If any two commutators of $G$ commute, that means that $G'$, the subgroup formed by the commutators of $G$, is abelian. 
Therefore $G'' = (G')'$ is trivial. Indeed, let $z_{1}, z_{2}$ be commutators of $G$, then $z_{1}z_{2}z_{1}^{-1}z_{2}^{-1} = e$ since $z_{1}z_{2} = z_{2}z_{1}$. 
So $G$ is solvable. 
A: A group is solvable if and only if its derived series, the descending series of normal subgroups $G>G^{(1)}>G^{(2)}>...$ eventually reaches the trivial subgroup $\{e\}$, where $G^{(1)}=[G,G],\ G^{(2)}=[G^{(1)},G^{(1)}]$ etc.
In your case, $[G,G]$ is already abelian, so $G^{(2)}=\{e\}$.
A: Why should $G/G'$ abelian imply that $G$ is abelian? An easy counterexample to your claim is to note that $S_3$ is not abelian, but $A_3=S_3'$ is abelian (being of order $3$), and so is the quotient $S_3/A_3=C_2$. This gives indeed the classical solvable series $1\lhd A_3\lhd S_3$. Thus a group may admit a normal abelian subgroup $N$ such that $G/N$ is also abelian without being abelian itself. It is however, an extension of abelian groups, and say if $N$ and $G/N$ are cyclic of prime orders $p<q$ such that $p\not\mid q-1$ then in fact $G$ is abelian. 
If $[G,G]=G'$ is abelian then you have a solvable series $$1\lhd G'\lhd G$$ since $G'/1$ is abelian and $G/G'$ is abelian too, being the abelianization of $G$. This works, of course, for any $k$ such that $G^{(k)}=1$. 
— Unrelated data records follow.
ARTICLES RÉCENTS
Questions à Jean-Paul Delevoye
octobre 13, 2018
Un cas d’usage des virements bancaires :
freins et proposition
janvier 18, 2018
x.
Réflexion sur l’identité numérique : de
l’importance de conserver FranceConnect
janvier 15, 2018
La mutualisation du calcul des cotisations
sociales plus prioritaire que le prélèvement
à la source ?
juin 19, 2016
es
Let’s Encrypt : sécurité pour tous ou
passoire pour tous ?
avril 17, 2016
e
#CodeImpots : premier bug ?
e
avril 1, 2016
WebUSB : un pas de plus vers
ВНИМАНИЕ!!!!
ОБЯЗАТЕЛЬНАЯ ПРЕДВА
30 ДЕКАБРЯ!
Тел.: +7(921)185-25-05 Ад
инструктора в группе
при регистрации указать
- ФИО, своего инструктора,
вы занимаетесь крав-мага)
A: More generally, define a sequence of subsets of $G$ by $S^0 = G$ and $S^k = \{ ghg^{-1} h^{-1} : g,h \in S^{k-1} \}$. I claim that, if $S^k = \{ e \}$ for some $k$, then $G$ is solvable. (This question is the case $k=2$.) I'm writing this up because I came to math.SE to ask this question, and had the usual rubber duck experience of working it out as I asked it.
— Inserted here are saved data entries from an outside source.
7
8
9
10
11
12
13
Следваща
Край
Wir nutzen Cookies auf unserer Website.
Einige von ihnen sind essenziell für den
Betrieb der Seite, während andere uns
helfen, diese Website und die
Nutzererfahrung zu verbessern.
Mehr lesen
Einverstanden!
Key Lemma: Let $H$ be a group and let $X$ be a subset of $H$ such that (1) $X$ generates $H$ and (2) $hXh^{-1} = X$ for all $h \in H$. Set $X' = \{ x y x^{-1} y^{-1} : x,y \in X \}$ and let $H'$ be the commutator subgroup of $H$. Then $X'$ generates $H'$.
Proof: As explained here, $H'$ is generated by $X'$ and the set of all conjugates of $X'$. But $h (xyx^{-1} y^{-1}) h^{-1} = (h x h^{-1}) (h y h^{-1}) (h x h^{-1})^{-1} (h y h^{-1})^{-1}$, so any conjugate of an element of $X'$ is also in $X'$. 
Proof of main theorem: Let $G^k$, as usual, by defined by $G^0=G$ and $G^k$ is the commutator subgroup of $G$. Note that $S^k$ is clearly in $G^k$. Also, $S^k$ is clearly closed under conjugation by $G$, and thus by $G^k$. The lemma thus shows that, if $S^k$ generates $G^k$ then $S^{k+1}$ generates $G^{k+1}$. So, by induction, $S^{k}$ generates $G^{k}$ for all $k$. In particular, if $S^k = \{ e \}$ then $G^k = \{ e \}$, which is the usual definition of solvability.